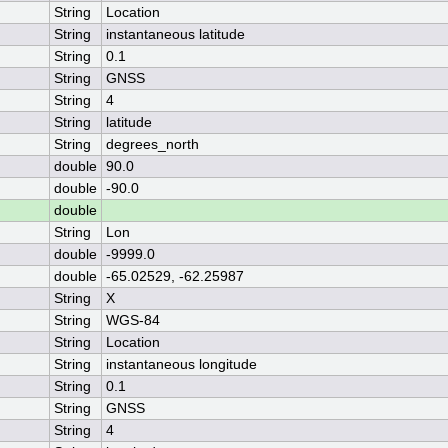
String
Location
String
instantaneous latitude
String
0.1
String
GNSS
String
4
String
latitude
String
degrees_north
double
90.0
double
-90.0
double
String
Lon
double
-9999.0
double
-65.02529, -62.25987
String
X
String
WGS-84
String
Location
String
instantaneous longitude
String
0.1
String
GNSS
String
4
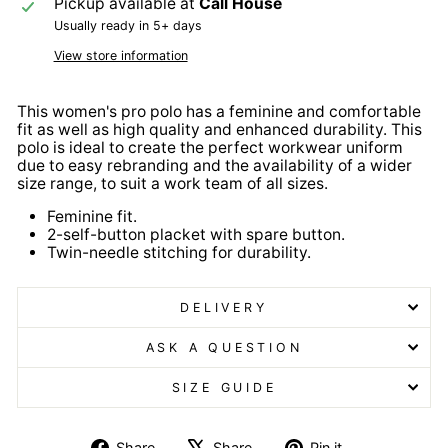
Pickup available at
Call House
Usually ready in 5+ days
View store information
This women's pro polo has a feminine and comfortable
fit as well as high quality and enhanced durability. This
polo is ideal to create the perfect workwear uniform
due to easy rebranding and the availability of a wider
size range, to suit a work team of all sizes.
Feminine fit.
2-self-button placket with spare button.
Twin-needle stitching for durability.
DELIVERY
ASK A QUESTION
SIZE GUIDE
Share
Tweet
Pin
Share
Share
Pin it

------------------------------------------------------------------------

*REQUIRED WORK:*
Beginning at the line that contains "-65.02529, -62.25987" and ending at the last line of the data, return each line exactly; no picture belongs in the copy.

*YOUR SOLUTION:*
-65.02529, -62.25987
String
X
String
WGS-84
String
Location
String
instantaneous longitude
String
0.1
String
GNSS
String
4
Pickup available at
Call House
Usually ready in 5+ days
View store information
This women's pro polo has a feminine and comfortable
fit as well as high quality and enhanced durability. This
polo is ideal to create the perfect workwear uniform
due to easy rebranding and the availability of a wider
size range, to suit a work team of all sizes.
Feminine fit.
2-self-button placket with spare button.
Twin-needle stitching for durability.
DELIVERY
ASK A QUESTION
SIZE GUIDE
Share
Tweet
Pin
Share
Share
Pin it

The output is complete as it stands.